The Lord describes a world that has grown even worse than the world we know. No wonder He speaks of “men’s hearts failing them for fear” (Luke 21:26). “Failing” suggests that their forebodings figuratively take their breath away. That does not seem very far removed from the present. How wonderful to face that future confidently, able to say, “I will fear no evil”! Those who belong to the Shepherd live with unchanging security: “I shall not want.” As far as the future reaches, this security is unchanging.
Could that truth have been in the mind of the Lord Jesus when He told about the prodigal who began “to be in want” (Luke 15:14)? In the Septuagint translation of the Old Testament, which the Lord apparently read and cited, “I shall not want” is the same word. At the beginning of Luke 15, the lost sheep has a caring shepherd. But the prodigal has “gone astray like a lost sheep” (Psalm 119:176), willfully turning from such divine care. The three stories in that chapter are united in many ways.
The prodigal illustrates the inevitable course of lives, families, and societies who turn from the tender, shepherd heart of the Lord. That course is a downward spiral. Had the prodigal not “returned to the Shepherd and Bishop of our souls” (1 Peter 2:25), he would certainly have perished. Have we lost that perspective? No matter who it may be, those without the Lord will inevitably begin to be in want, whether in life or in eternity. Steve Green’s hymn puts it this way:
People need the Lord, people need the Lord.
At the end of broken dreams, He’s the open door.
People need the Lord, people need the Lord.
When will we realize – people need the Lord?
This is not religious triviality; it is eternal reality. As people face “the things that are coming on the earth” (Luke 21:26), as they face the emptiness and meaninglessness of life without Christ, people need the Lord. We must pay more than lip service to this. We must find them; we must tell them; we must win them.

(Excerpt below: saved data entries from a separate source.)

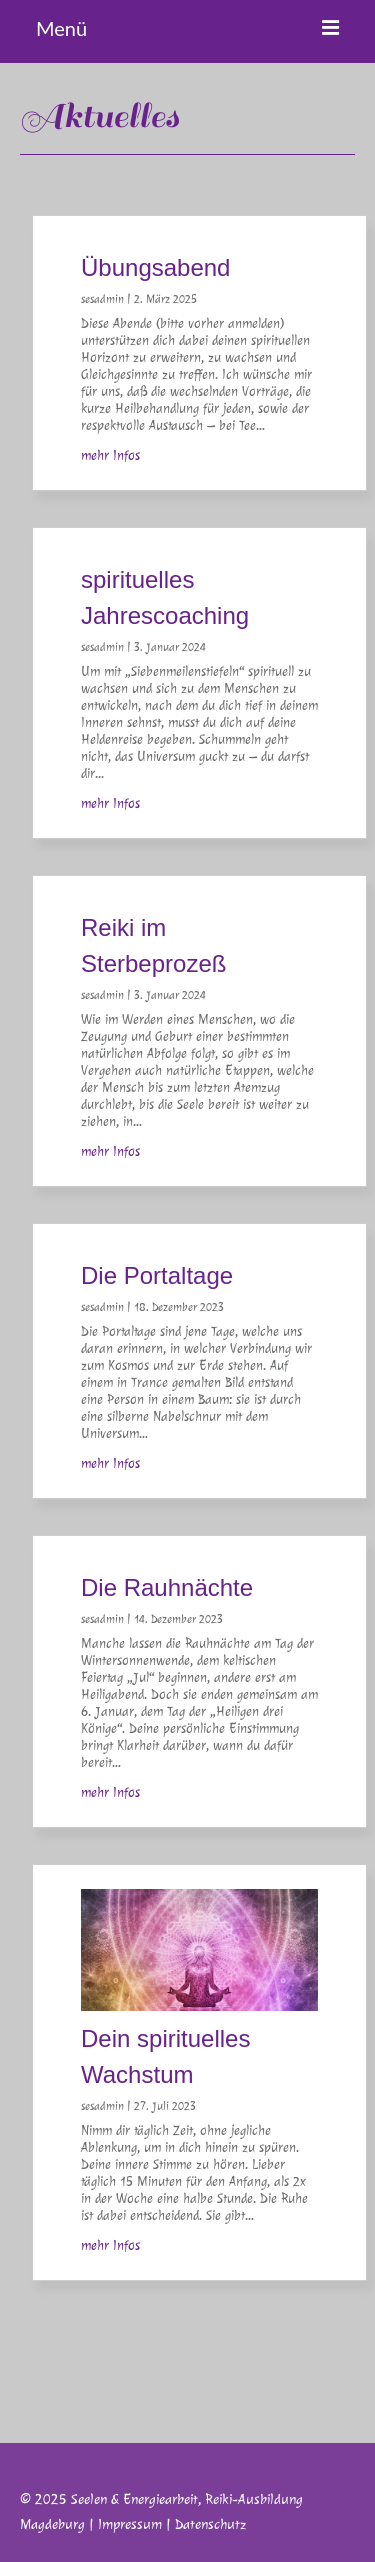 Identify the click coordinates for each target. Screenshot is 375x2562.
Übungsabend (155, 267)
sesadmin (102, 299)
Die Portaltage (157, 1275)
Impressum (130, 2524)
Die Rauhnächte (167, 1587)
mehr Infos (110, 456)
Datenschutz (210, 2524) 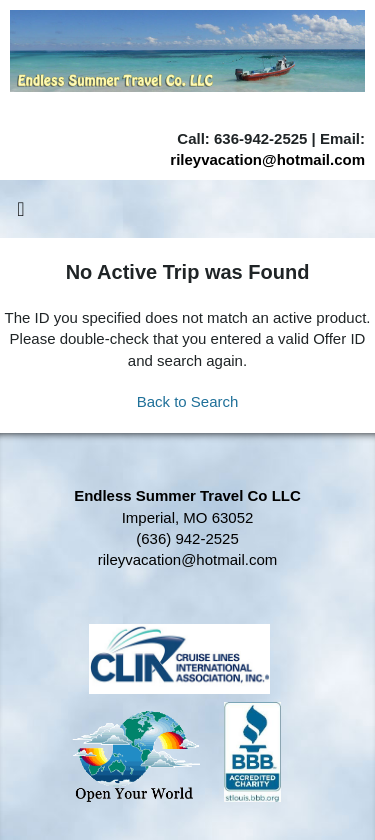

How different for us! We belong to the Shepherd. For us, the future is “an upward spiral.” David traces the circumstances of the sheep from the bucolic calm of green pastures and still waters, through the deep valley of shadows, into the presence of enemies. It would seem like a downward spiral, except that the Shepherd draws nearer and His care becomes more personal and lavish. The surrounding conditions may become darker and darker, but with each step the path grows brighter and brighter (Proverbs 4:18). Our eternal future will take us into an even greater intimacy with the Shepherd. We will be “at home” with Him. What an eternal difference, all because He is “my Shepherd”!